With in excess of $45 billion dollars in funds under advice, the
allocation to each of our incumbent managers is substantial
(typically in excess of A$1 billion) and therefore can justify the
additional attention required to manage such portfolios. High
quality international managers will generally not accept individual
mandates for less than US$50 million which is beyond the
means of most Australian investors.
• Entering into sophisticated discussions with the manager in
which we demonstrate that their high-conviction portfolio will not
significantly increase the riskiness for investors due to the overall
MLC multi-manager portfolio.
• Demonstrating that we truly understand what we are buying,
how this may behave throughout a full market cycle, and as such
prove that past performance does not drive our manager hire/fire
decisions.

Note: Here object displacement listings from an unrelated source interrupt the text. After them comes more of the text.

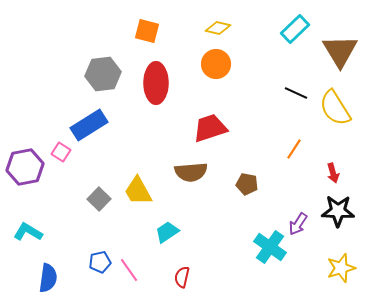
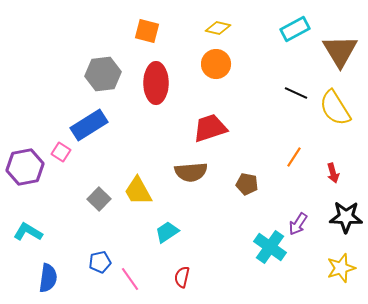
cyan rectangle: rotated 16 degrees clockwise
orange line: moved 8 px down
black star: moved 8 px right, 6 px down
pink line: moved 1 px right, 9 px down
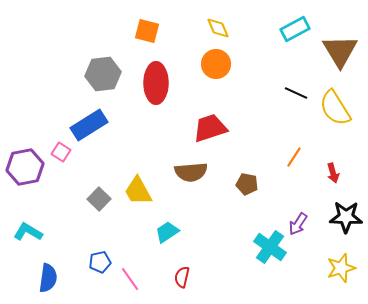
yellow diamond: rotated 55 degrees clockwise
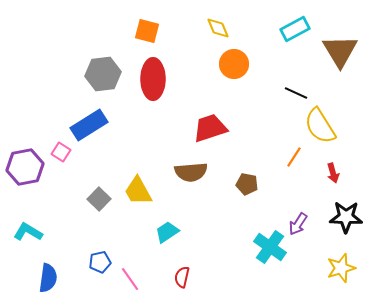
orange circle: moved 18 px right
red ellipse: moved 3 px left, 4 px up
yellow semicircle: moved 15 px left, 18 px down
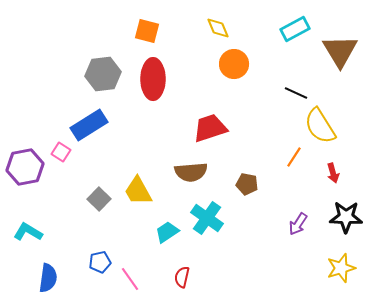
cyan cross: moved 63 px left, 29 px up
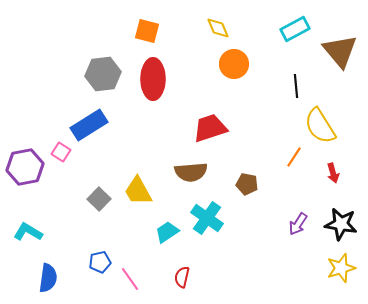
brown triangle: rotated 9 degrees counterclockwise
black line: moved 7 px up; rotated 60 degrees clockwise
black star: moved 5 px left, 7 px down; rotated 8 degrees clockwise
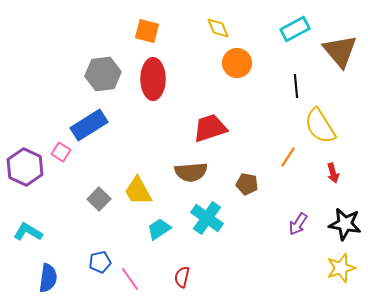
orange circle: moved 3 px right, 1 px up
orange line: moved 6 px left
purple hexagon: rotated 24 degrees counterclockwise
black star: moved 4 px right
cyan trapezoid: moved 8 px left, 3 px up
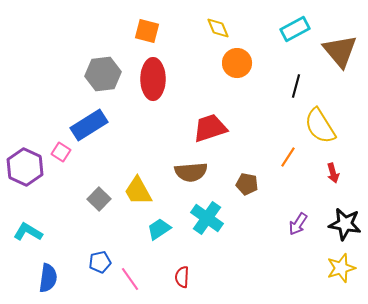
black line: rotated 20 degrees clockwise
red semicircle: rotated 10 degrees counterclockwise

In doing so, we can point to many such example over
our history of managing managers in this way since 1986.
Platinum and Maple-Brown Abbott are two such examples having
experienced an extended period of soft performance during the
mid to late 1990’s then subsequently rebounding strongly.
• Suggesting that new investment managers we employ confirm
our credentials by speaking to our other managers.
This article has discussed MLC’s use of high conviction portfolios.
We learned how MLC works with our investment managers to
ensure that these mandates are designed to ensure that each
investment manager has the scope to fully express their views and
insights, and as such get the most from their competitive edge.
MLC is able to use these discrete high conviction investment
mandates through:
• sufficient scale to justify the additional attention required of the
manager to run such mandates,
• a close relationship with our managers and a deep
understanding of their skill and faith in their ability,
• experience gained in multi-manager portfolio construction
since 1986, and a long-term and forward looking focus.
The resulting consolidated MLC portfolios are unique and contain
the best ideas of a number of different investment specialists which
improves the long term wealth creating potential for MLC investors.